Permettez-moi d’illustrer mon propos.
Il ne vous aura par échappé que les acteurs de la culture sont, en ce moment, particulièrement mobilisés, eu égard au sort qui est fait à ce secteur essentiel de la vie en société et à la démocratie. Les coupes budgétaires à répétition du ministère, celles des collectivités territoriales -telle la Région des Pays de la Loire- ont fini d’anéantir l’environnement socio-économique de ce secteur. Le secteur culturel est sinistré, les acteurs rencontrent les pires difficultés.
Il s’agit, pourtant, d’un secteur d’activité économique qui pèse près de 50 milliards et sans lequel l’industrie du luxe ne serait rien. Secteur d’activité qui repose, bien évidemment, sur les créatrices et créateurs -ces travailleuses et travailleurs de l’art, qui font la richesse, la diversité, la renommée de la France dans le monde entier.
Pourtant, le Syndicat national des artistes plasticiens (le SNAP) rappelle que le revenu médian des artistes-auteurs s’établit à 1 531€… par an ! Oui, 1 531€ par an.
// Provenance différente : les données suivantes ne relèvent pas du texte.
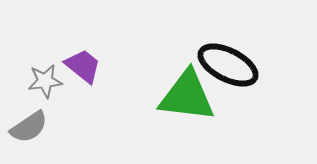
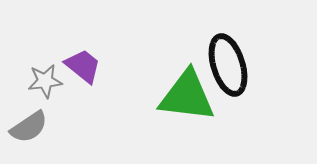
black ellipse: rotated 46 degrees clockwise
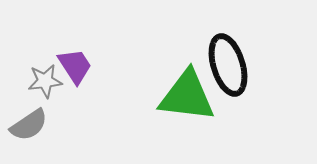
purple trapezoid: moved 8 px left; rotated 18 degrees clockwise
gray semicircle: moved 2 px up
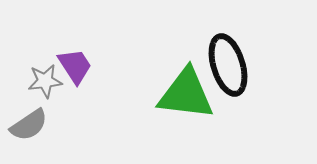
green triangle: moved 1 px left, 2 px up
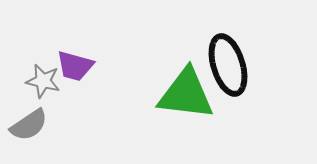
purple trapezoid: rotated 138 degrees clockwise
gray star: moved 2 px left; rotated 20 degrees clockwise
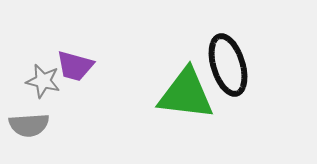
gray semicircle: rotated 30 degrees clockwise
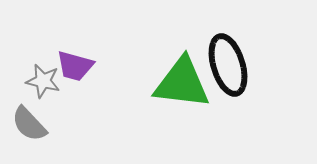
green triangle: moved 4 px left, 11 px up
gray semicircle: moved 1 px up; rotated 51 degrees clockwise
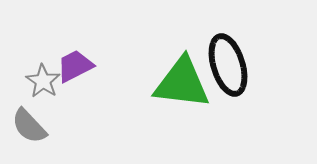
purple trapezoid: rotated 138 degrees clockwise
gray star: rotated 20 degrees clockwise
gray semicircle: moved 2 px down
Chacun comprendra donc que les créatrices et créateurs ont souvent une ou plusieurs autres activités, par forcément en lien avec le champ culturel d’ailleurs. Beaucoup d’autres sont bénéficiaires du RSA. Ils rentrent donc dans la catégorie des TNS (Travailleurs non-salariés). Car la création est un travail, pas un hobby ou une lubie.
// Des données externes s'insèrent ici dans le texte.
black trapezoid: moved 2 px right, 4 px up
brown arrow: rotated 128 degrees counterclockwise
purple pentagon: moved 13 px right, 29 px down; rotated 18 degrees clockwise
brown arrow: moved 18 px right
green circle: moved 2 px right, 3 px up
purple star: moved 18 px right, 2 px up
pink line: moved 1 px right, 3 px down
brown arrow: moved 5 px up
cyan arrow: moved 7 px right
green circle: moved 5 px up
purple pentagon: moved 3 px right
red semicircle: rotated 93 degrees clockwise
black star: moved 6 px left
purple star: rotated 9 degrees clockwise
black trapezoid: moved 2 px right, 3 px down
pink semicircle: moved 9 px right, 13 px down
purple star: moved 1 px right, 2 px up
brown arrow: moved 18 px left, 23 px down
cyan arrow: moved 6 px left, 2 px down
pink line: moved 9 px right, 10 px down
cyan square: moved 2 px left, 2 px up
Or, lorsqu’ils doivent renseigner leur situation, comme beaucoup des TNS, ils se retrouvent à cocher la case « autres ». Évidemment, les algorithmes de gestion n’aiment pas la case « autres », et s’il n’y avait pas d’intervention humaine, beaucoup de ces ayants droit se retrouveraient purement et simplement éjectés du système.
Bien sûr, il n’y pas de solution facile, d’autant qu’il s’agit, avant tout, d’une question de moyens -humains et financiers. Ce qui est d’autant plus compliqué puisque nous ne sommes pas maîtres des dotations et que nous « partageons » le suivi des bénéficiaires du RSA avec France Travail.
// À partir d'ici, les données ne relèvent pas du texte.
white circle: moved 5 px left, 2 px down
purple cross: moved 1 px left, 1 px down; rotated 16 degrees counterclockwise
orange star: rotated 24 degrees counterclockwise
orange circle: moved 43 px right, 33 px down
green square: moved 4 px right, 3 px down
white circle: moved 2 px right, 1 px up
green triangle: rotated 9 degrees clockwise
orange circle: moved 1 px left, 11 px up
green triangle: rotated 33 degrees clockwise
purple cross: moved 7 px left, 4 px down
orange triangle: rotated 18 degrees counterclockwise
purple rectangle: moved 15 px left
À tout le moins, il nous apparaît essentiel de renforcer la dimension et les moyens humains de l’accompagnement des bénéficiaires -notamment à travers les associations, qui font un travail remarquable avec des moyens dérisoires. Nous devons absolument nous interdire de rentrer dans une logique de sanction et, bien sûr, de toujours porter l’impérieuse nécessité de respecter la dignité des bénéficiaires en toutes circonstances.
Ces remarques ayant été faites, nous voterons, bien sûr, ces délibérations. Je vous remercie.